The Commission contends that Keys and Perry misled investors while trying to raise capital and preparing to sell $100 million in new stock before July 2008, which is when thrift regulators closed IndyMac Bank, F.S.B and the holding company filed for bankruptcy protection. They are accusing Perry of letting investors receive misleading or false statements about the company’s failing financial state that omitted material information. (S. Blair Abernathy, also a former IndyMac chief financial officer, had also been sued by the SEC. However, rather that fight the lawsuit, he chose to settle without denying or admitting to any wrongdoing.)
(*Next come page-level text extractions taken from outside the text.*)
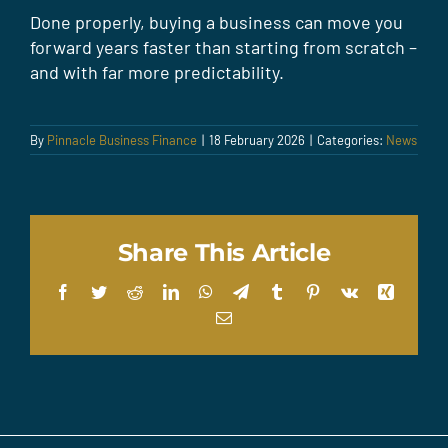
Done properly, buying a business can move you
forward years faster than starting from scratch –
and with far more predictability.
By
Pinnacle Business Finance
|
18 February 2026
|
Categories:
News
Share This Article
Facebook
Twitter
Reddit
LinkedIn
WhatsApp
Telegram
Tumblr
Pinterest
Vk
Xing
Email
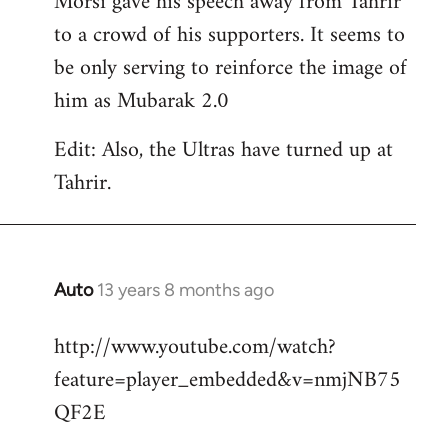
Morsi gave his speech away from Tahrir
to a crowd of his supporters. It seems to
be only serving to reinforce the image of
him as Mubarak 2.0
Edit: Also, the Ultras have turned up at
Tahrir.
Auto
13 years 8 months ago
In
reply
http://www.youtube.com/watch?
to
feature=player_embedded&v=nmjNB75
Welcome
by
QF2E
libcom.org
Attorneys for Perry and Keys had filed a motion for partial summary judgment, arguing that five of the seven filings that the SEC is targeting cannot support the claims. Real granted that motion last month, finding that IndyMac’s regulatory filings lacked any misleading or false statements to investors and did not leave out key information.
The remaining claims revolve around whether the bank properly disclosed in its 2008 first-quarter earnings report (and companion slideshow presentation) the financial hazards it was in at the time. The judge also ruled that Perry could not be made to pay back allegedly ill-gotten gains.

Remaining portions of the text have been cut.